The same. damn. thing. Parents, girlfriends, and that police officer who didn’t even have a warrant. All they expect out of people is well thought out behavior. Well let me tell you something, boys and girls – responsibility is as overrated as the unmentionable parts of a certified ten. Sure, they’ll get you where you’re going, but it takes a hell of a lot longer and feels a lot less satisfying than the fun, risky nether regions of that soft six who dropped out of school for a year to “find herself” tending bar in the greater Cincinnati area. Maybe you don’t want to brag about it so much, but you and your junk will be talking about it for the rest of your life.

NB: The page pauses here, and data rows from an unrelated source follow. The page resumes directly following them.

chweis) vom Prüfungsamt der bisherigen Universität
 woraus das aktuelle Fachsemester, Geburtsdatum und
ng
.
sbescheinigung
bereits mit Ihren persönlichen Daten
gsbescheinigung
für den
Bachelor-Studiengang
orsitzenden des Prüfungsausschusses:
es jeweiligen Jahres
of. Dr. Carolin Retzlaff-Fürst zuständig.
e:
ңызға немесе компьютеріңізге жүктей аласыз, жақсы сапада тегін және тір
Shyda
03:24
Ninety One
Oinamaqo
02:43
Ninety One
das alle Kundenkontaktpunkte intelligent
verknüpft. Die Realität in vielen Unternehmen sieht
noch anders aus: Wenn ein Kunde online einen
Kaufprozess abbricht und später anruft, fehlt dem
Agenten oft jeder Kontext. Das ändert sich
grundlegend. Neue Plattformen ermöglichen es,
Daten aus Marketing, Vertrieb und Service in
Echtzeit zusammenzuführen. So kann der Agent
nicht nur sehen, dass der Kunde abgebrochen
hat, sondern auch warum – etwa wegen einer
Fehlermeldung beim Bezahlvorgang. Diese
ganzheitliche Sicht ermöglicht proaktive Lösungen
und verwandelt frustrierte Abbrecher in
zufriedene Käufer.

Take five and visualize the best night of your life. Maybe talk about it in the comments with a nice message telling me to kill myself so I have something to stroke it to later. Did you keep beer tabs in your pocket to track of how much you had to drink? Did you say no to that funny smelling cigarette? Did you put your napkin in your lap like the Duchess of York to ensure a Denny’s Grand Slam didn’t stain your already beer soaked Changlers? Hell no you didn’t. That’s because, despite claiming to have your best interests at hand, that little voice in the back of your head is the same one that keeps you from going all in on an ace high straight. Sure, that’s playing it safe, but Jiminy Cricket in the corner there is costing you valuable life experiences. Shit, if your conscience really cared about you it would stop being so judgmental and fix you a grilled cheese when you’re too hungover to get off the couch.

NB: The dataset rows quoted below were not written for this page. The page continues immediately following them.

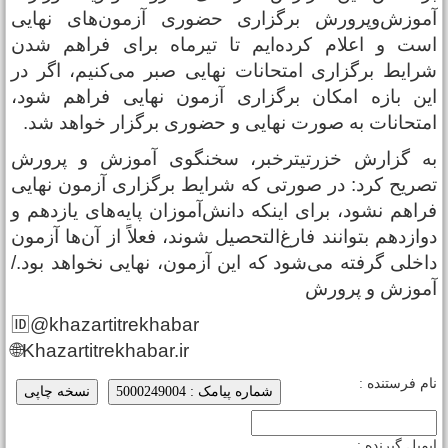
موزش‌وپرورش برگزاری حضوری آزمون‌های نهایی
ست و اعلام کرده‌ایم تا تیرماه برای فراهم شدن
رایط برگزاری امتحانات نهایی صبر می‌کنیم، اگر در
ین بازه امکان برگزاری آزمون نهایی فراهم شود،
متحانات به صورت نهایی و حضوری برگزار خواهد شد.
ه گزارش خزرتیترخبر، سخنگوی آموزش و پرورش
صریح کرد: در صورتی که شرایط برگزاری آزمون نهایی
راهم نشود، برای اینکه دانش‌آموزان پایه‌های یازدهم و
وازدهم بتوانند فارغ‌التحصیل شوند، فعلاً از آن‌ها آزمون
اخلی گرفته می‌شود که این آزمون، نهایی نخواهد بود./
موزش و پرورش
🆔@khazartitrekhabar
🌐Khazartitrekhabar.ir
ام فرستنده :
شماره پیامک : 5000249004
نسخه چاپی
یمیل گیرنده :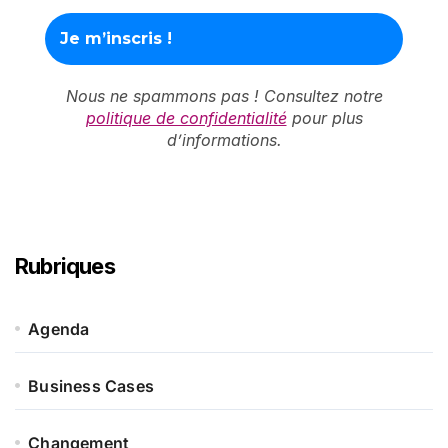
Nous ne spammons pas ! Consultez notre
politique de confidentialité
pour plus
d’informations.
Rubriques
Agenda
Business Cases
Changement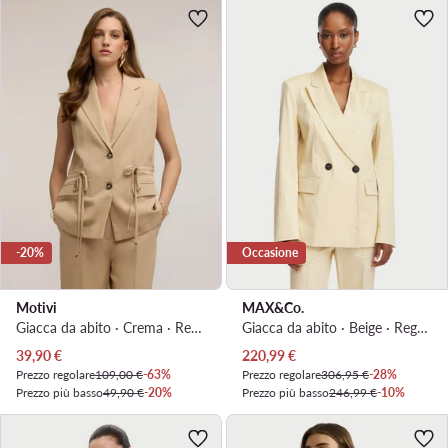
-20%
Occasione
Motivi
MAX&Co.
Giacca da abito · Crema · Regular Fit
Giacca da abito · Beige · Regular Fit
Prezzo attuale
Prezzo attuale
39,90
€
220,99
€
Prezzo regolare
109,00 €
-63%
Prezzo regolare
306,95 €
-28%
Prezzo più basso
49,90 €
-20%
Prezzo più basso
246,99 €
-10%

You see, friends, responsibility is a lie. Much like the IRS, it’s just a figment of our imagination that stands between good times and your false preconception that showing up for an 8 a.m. “Intro to Eastern European Film” class with no discernible absence policy (or heading to Caracas to avoid those bullshit back-taxes) somehow has consequences. The next time you are torn between putting on a jimmie before plowing into that soft, supple, hard-to-make-eye-contact-with-so-you-hit-it-from-the-back gal who can mix a passable post-coital Manhattan, give in to your hedonistic side. Long term threats to your rock star lifestyle are certainly avoidable, but they have nothing on the immediate gratification of an untethered nut and tasty drinks. Besides, technology has come far enough that there are pills capable of going full Jackie Chan on your little swimmers. Even science wants responsibility to fuck off!

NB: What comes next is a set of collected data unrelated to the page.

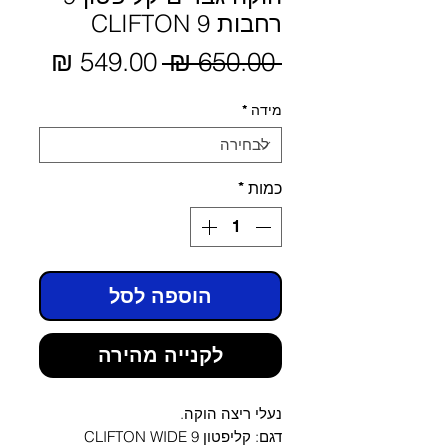
רחבות CLIFTON 9
מחיר
 ‏650.00 ‏₪ 
מחיר
מבצע
רגיל
מידה
*
כמות
*
הוספה לסל
לקנייה מהירה
נעלי ריצה הוקה.
דגם: קליפטון 9 CLIFTON WIDE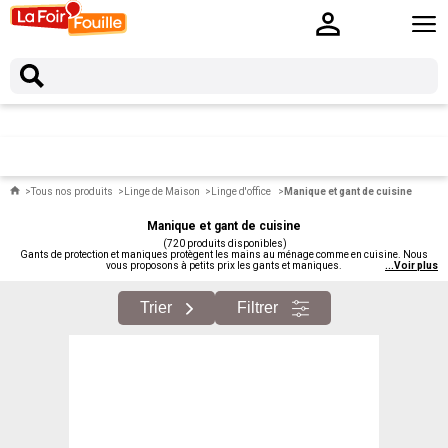
Tous nos produits
Linge de Maison
Linge d'office
Manique et gant de cuisine
Manique et gant de cuisine
(720 produits disponibles)
Gants de protection et maniques protègent les mains au ménage comme en cuisine. Nous
vous proposons à petits prix les gants et maniques.
...
Voir plus
Trier
Filtrer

The point is, your responsible side’s path to Hell is paved with good intentions. That and the fact I did sex to some Bengals fan and now my dick itches something fierce. Still, more importantly, you’re shortchanging yourself. The guy who busts hitting on a 19 is soon forgotten, but the man who wins big doing the same is a hero. Maybe Kenny Rogers the singer had some golden pipes, but Kenny Rogers the pitcher had a mean left hand. Which one would you rather go five rounds with?

Put your inner Bill Murray first while the Poindexters rot in obscurity. Last I checked, Bill Murray was a legend and Timothy Busfield was the piece of shit brother-in-law from Field of Dreams. Mix beer and wine. Be a god damn legend. Even if it’s only on occasion, tell that responsible little twat in your head to fuck off. You, and that six at the bar, will have a lot more fun.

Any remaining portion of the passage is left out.